Madá riu. Ela tinha espelho em casa. Em sete anos, soube se aproveitar na medida certa do fato de ter se casado com um cirurgião plástico.

— Qual o status do paciente 3? — ajeitou o jaleco depois de prender seus fios loiros no alto da cabeça.

— Nada demais — Clarinha estendeu o prontuário. — Queimaduras e dor controladas. Vai sobreviver para matar mais uns 5. Me diz, Madá, que tipo de loucas nós somos para salvar a vida de bandidos?

— São vidas, Clarinha. Isso que importa.

— Eu acho que somos sádicas. Você, por exemplo, largou aquele bonitão do Ruan Pontes. Eu vivia vendo vocês nas revistas. Só uma sádica dispensa o homem que pode consertar seus peitos de graça pelo resto da vida.

— Gay — Madá arqueou as sobrancelhas enquanto trocava os saltos pelos sapatos brancos.

— O quê? — Clarinha jogou a cabeça para frente sem acreditar.

— Usava as minhas calcinhas. Não era para eu estar te contando essas intimidades, mas aproveitando que ele me irritou demais hoje com essa história de divisão de bens, acho que ele mereceu. Agora vamos lá, Clarinha, chega de conversa mole. Ao trabalho, anda.

— Suas calcinhas, é? — Clarinha ainda não havia desistido.

— Clarinha — Madá falou mais autoritária dessa vez.

— Tá bom, tá bom. Não pergunto mais. Pelo menos não hoje — ela riu e Madá foi obrigada a rir também.

Mas a invasão abrupta na enfermaria fez as duas darem um pulo.

— Facada — dois vigilantes gritaram ao entrar na sala segurando um homem forte e com o tronco tatuado até o pescoço. No meio dos desenhos na pele, o cabo de um facão branco reinava, enterrado na barriga que jorrava sangue.
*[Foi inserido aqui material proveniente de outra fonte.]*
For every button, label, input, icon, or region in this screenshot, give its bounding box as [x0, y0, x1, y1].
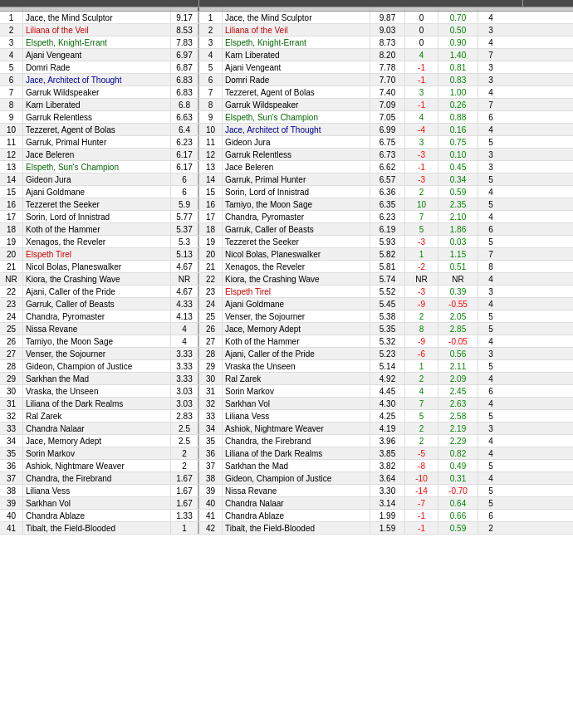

— Deita ele aqui — Madá puxou a maca, esbaforida. — Clarinha, chama a ambulância, vamos ter que transferir. Vocês dois podem ir — olhou para os vigilantes. — Controlem os presos porque não temos estrutura pra outro ferido grave.

Enquanto pressionava ao redor do ferimento na barriga musculosa, sentiu a mão forte do detento agarrando seu braço, fazendo com que ela o encarasse assustada.

— Não — ele urrou com os dentes trincados. — Não me transfere — ele fazia uma força descomunal para falar. — Vão me matar lá fora. É um plano — tentou manter os olhos abertos. — Eu sou pai — foi seu último sussurro antes de apagar.